Popescu Marian-Sorin, Firu Dan-Mihai, Mitruţ Radu, Mărgăritescu Dragoş Nicolae, Kamal Adina-Maria, Pădureanu Vlad, Mitruţ Paul
Internal Medicine Department, University of Medicine and Pharmacy of Craiova, Romania.
Cardiology Department, University of Medicine and Pharmacy of Craiova, Emergency University Hospital of Bucharest, Romania.
Curr Health Sci J. 2021 Jul-Sep;47(3):405-411. doi: 10.12865/CHSJ.47.03.11. Epub 2021 Sep 30.
Patients with chronic hepatitis C are subjected to a greater risk of cardiovascular disease and difficult to control diabetes mellitus type 2 (T2DM) comparatively to people that have never contracted Hepatitis C Virus (HCV). We aimed to investigate the impact of T2DM on HCV patients with the help of Fibromax test results compared to nonT2DM patients, and the metabolic differences between the 2 study groups. Our long term goals are to observe the long term impact of achieving systemic virusologic response (SVR) by means of Direct-Acting antivirals (DAA) between the 2 cohorts.
We selected a lot of 200 patients with HCV that will undergo interferon-free DAA-based antiviral treatment for HCV and we used the results of the Fibromax Test to compare the biological parameters of T2DM and nonT2DM patients.

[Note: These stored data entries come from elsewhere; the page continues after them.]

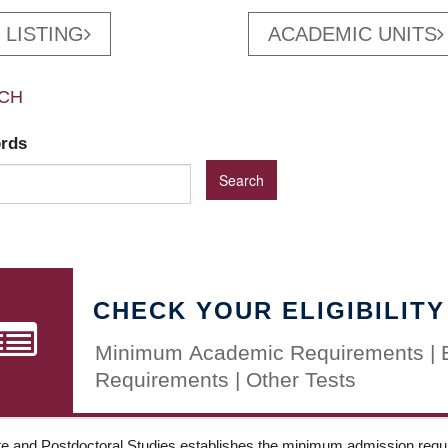
 LISTING
ACADEMIC UNITS
CH
ords
CHECK YOUR ELIGIBILITY
Minimum Academic Requirements | 
Requirements | Other Tests
e and Postdoctoral Studies establishes the minimum admission requir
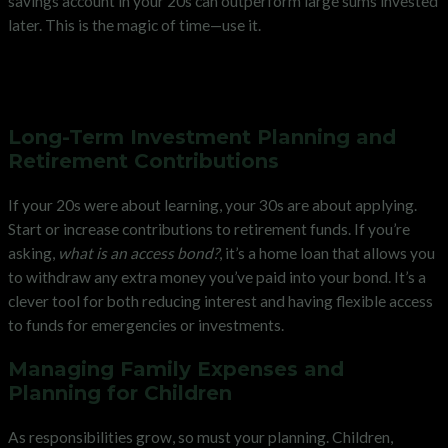
savings account in your 20s can outperform large sums invested
later. This is the magic of time—use it.
Strengthening Your Financial
Position in Your 30s
Long-Term Investment Planning and
Retirement Contributions
If your 20s were about learning, your 30s are about applying.
Start or increase contributions to retirement funds. If you’re
asking,
what is an access bond?
, it’s a home loan that allows you
to withdraw any extra money you’ve paid into your bond. It’s a
clever tool for both reducing interest and having flexible access
to funds for emergencies or investments.
Managing Family Expenses and
Planning for Children
As responsibilities grow, so must your planning. Children,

RESULTS Among patients with T2DM compared to NonT2DM there is a significant correlation on Steatotest, NashTest, GGT, Glycemia, body weight, height and BMI. Test also showed that 15,5% of the test group had elevated glycemia, indicating the probability of developing diabetes in the future.

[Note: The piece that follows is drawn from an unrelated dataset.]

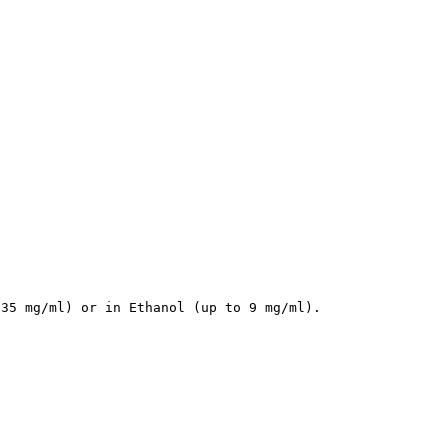
 35 mg/ml) or in Ethanol (up to 9 mg/ml).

Our results suggest that HCV patients that also have T2DM are subjected to a combined higher risk of accelerated steatosis development, steatohepatitis, added difficulty in controlling glycemic levels. All these previous elements combined with a prevalence for patients to be overweight have a negative metabolic impact. Eradication of HCV with the help of DAA is important in order to help improving the metabolic impact of diabetes on steatosis, steatohepatitis. An added benefit is better management of glycemic control by decreasing insulin use and eliminating one risk factor of T2DM.

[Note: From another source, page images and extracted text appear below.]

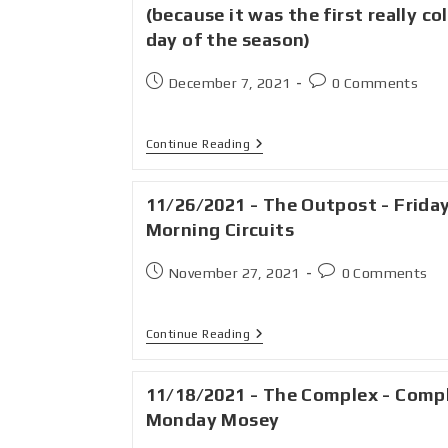
(because it was the first really co
day of the season)
December 7, 2021
0 Comments
Continue Reading
11/26/2021 - The Outpost - Frida
Morning Circuits
November 27, 2021
0 Comments
Continue Reading
11/18/2021 - The Complex - Comp
Monday Mosey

与从未感染丙型肝炎病毒(HCV)的人相比,慢性丙型肝炎患者患心血管疾病的风险更高,且更难控制2型糖尿病(T2DM)。我们旨在借助Fibromax检测结果,研究T2DM对HCV患者的影响,并比较两个研究组之间的代谢差异。我们的长期目标是观察通过直接作用抗病毒药物(DAA)实现持续病毒学应答(SVR)对这两个队列的长期影响。
我们选取了200例将接受基于DAA的无干扰素抗HCV治疗的HCV患者,并利用Fibromax检测结果比较T2DM和非T2DM患者的生物学参数。结果:与非T2DM患者相比,T2DM患者在脂肪变性检测、非酒精性脂肪性肝炎检测、γ-谷氨酰转移酶、血糖、体重、身高和体重指数方面存在显著相关性。检测还显示,15.5%的测试组患者血糖升高,表明未来有患糖尿病的可能性。
我们的结果表明,同时患有T2DM的HCV患者发生脂肪变性加速发展、脂肪性肝炎的综合风险更高,控制血糖水平的难度更大。所有这些因素加上患者超重的患病率,对代谢有负面影响。借助DAA根除HCV对于改善糖尿病对脂肪变性、脂肪性肝炎的代谢影响很重要。另一个好处是通过减少胰岛素使用和消除T2DM的一个风险因素,更好地控制血糖。